Según Pablo, una elección semejante habría hecho de la Iglesia de Jesús, no la comunidad de los llamados a 
la fe, sino una nueva secta judía. Los cristianos, en cambio, no son una secta, sino una única humanidad de 
salvados, sin distinción de raza, cultura, sexo y religión. Pablo está tan convencido, que define a los cristianos con una frase inaudita: “nueva creación” que nace de la cruz de Cristo, quien ha derribado todo muro 
de separación.  
Por eso, después del primer viaje misionero de Pablo y Bernabé, en Jerusalén se celebró la primera Asamblea, llamada primer “concilio”, para aclarar la identidad de la Iglesia de Jesús y de los cristianos (Hch 15,1-
6). Con el consentimiento de Pedro (Hch 15,7-12) y el parecer de Santiago (Hch 15,13-21), se decidió no 
imponer a los convertidos la ley de Moisés, sino solamente pedirles la observancia de algunas normas, en 
vista de una comunión con los creyentes en Jesús, de proveniencia judía.
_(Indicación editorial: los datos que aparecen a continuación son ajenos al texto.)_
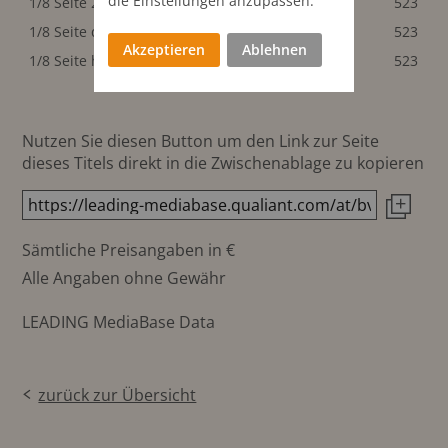
die Einstellungen anzupassen.
1/8 Seite 2spaltig
99x65 mm
523
523
1/8 Seite quer
203x35 mm
523
523
Akzeptieren
Ablehnen
1/8 Seite hoch
47x135 mm
523
523
Nutzen Sie diesen Button um den Link zur Seite
dieses Titels direkt in die Zwischenablage zu kopieren
Sämtliche Preisangaben in €
Alle Angaben ohne Gewähr
LEADING MediaBase Data
zurück zur Übersicht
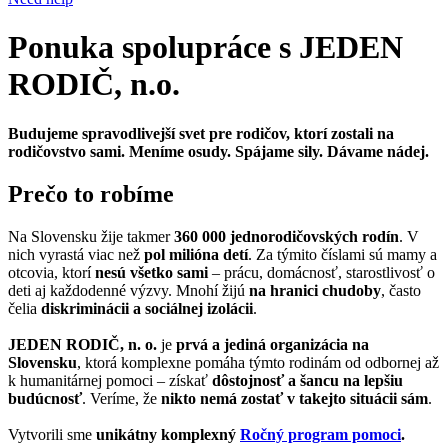
Ponuka spolupráce s JEDEN
RODIČ, n.o.
Budujeme spravodlivejší svet pre rodičov, ktorí zostali na
rodičovstvo sami.
Meníme osudy. Spájame sily. Dávame nádej.
Prečo to robíme
Na Slovensku žije takmer
360 000 jednorodičovských rodín
. V
nich vyrastá viac než
pol milióna detí
. Za týmito číslami sú mamy a
otcovia, ktorí
nesú všetko sami
– prácu, domácnosť, starostlivosť o
deti aj každodenné výzvy. Mnohí žijú
na hranici chudoby
, často
čelia
diskriminácii a sociálnej izolácii
.
JEDEN RODIČ, n. o.
je
prvá a jediná organizácia na
Slovensku
, ktorá komplexne pomáha týmto rodinám od odbornej až
k humanitárnej pomoci – získať
dôstojnosť a šancu na lepšiu
budúcnosť
. Veríme, že
nikto nemá zostať v takejto situácii sám
.
Vytvorili sme
unikátny komplexný
Ročný program pomoci
.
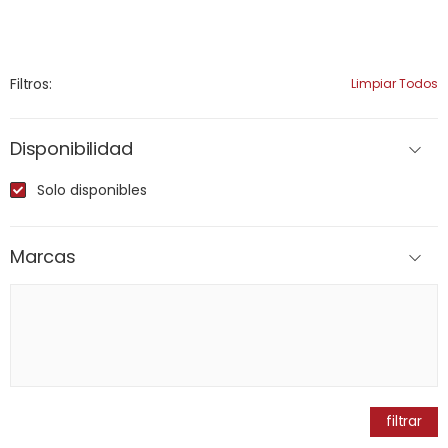
Filtros:
Limpiar Todos
Disponibilidad
Solo disponibles
Marcas
filtrar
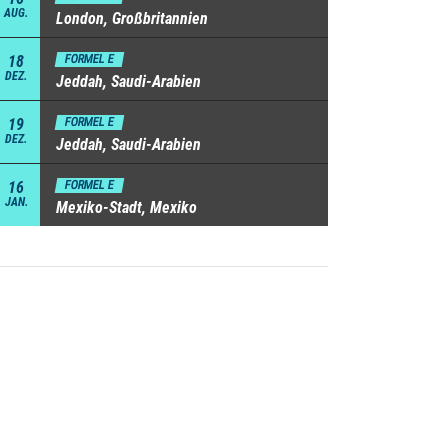
AUG.
London, Großbritannien
18
FORMEL E
DEZ.
Jeddah, Saudi-Arabien
19
FORMEL E
DEZ.
Jeddah, Saudi-Arabien
16
FORMEL E
JAN.
Mexiko-Stadt, Mexiko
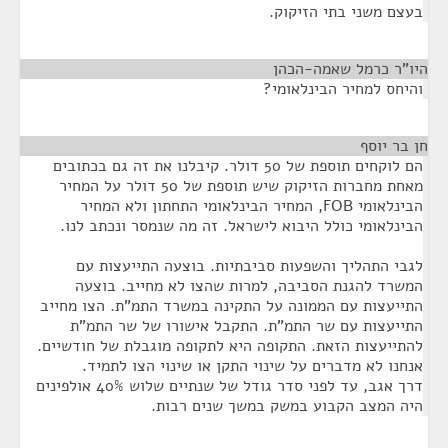
בעצם משני בתי הזיקוק.
היו"ר כרמל שאמה-הכהן
¶
והיחס למחיר הבינלאומי?
חן בר יוסף
¶
הם לוקחים תוספת של 50 דולר. קיבלנו את זה גם בכתובים
מאחת מחברות הזיקוק שיש תוספת של 50 דולר על המחיר
הבינלאומי FOB, המחיר הבינלאומי התחתון ולא המחיר
הבינלאומי כולל היבוא לישראל. זה מה שנמסר ונכתב לנו.
לגבי התהליך והשפעות סביבתיות. בוצעה התייעצות עם
המשרד להגנת הסביבה, למרות שהצו לא מחייב. בוצעה
התייעצות עם הממונה על התקינה במשרד התמ"ת. הצו מחייב
התייעצות עם שר התמ"ת. התקבל אישורו של שר התמ"ת
להתייעצות הזאת. התקופה היא לתקופה מוגבלת של חודשיים.
אנחנו לא מדברים על שינוי התקן או שינוי הצו לתמיד.
דרך אגב, עד לפני סדר גודל של שנתיים שלוש 40% אולפינים
היה המצב הקבוע במשק במשך שנים רבות.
Desde los orígenes existió en la 
Iglesia la parte más tradicional y la parte más abierta, pero en 
profunda comunión entre sí. Para Pablo es muy importante esta 
comunión, razón por la cual organiza las colectas en favor de los 
pobres de Jerusalén (2Cor 8-9). 
La Asamblea de Jerusalén aprueba el método apostólico de Pablo. 
La comunión con la Iglesia queda garantizada. Pablo recuerda así 
este momento importante: 
Entonces Santiago, Cefas y Juan, considerados los pilares, reconociendo el don que se me había hecho, nos estrecharon la mano a 
mí y a Bernabé en señal de comunión; para que nosotros nos 
ocupáramos de los paganos y ellos de los circuncisos (Gál 2,9). 
El entusiasmo de Pablo por llevar el Evangelio a todo el mundo y 
sobre todo donde aún nadie había ido, crece cada vez más y el 
apóstol quiere llegar a España, que en aquel entonces señalaba 
los límites del mundo. La misión entre los paganos  le hizo comprender el valor absoluto de Jesucristo para todos y la relatividad 
de los ritos y usos judíos, que están ligados solamente a un pueblo particular. Así, gracias a Pablo, se abrieron las fronteras de la 
Iglesia al mundo entero, a la universalidad.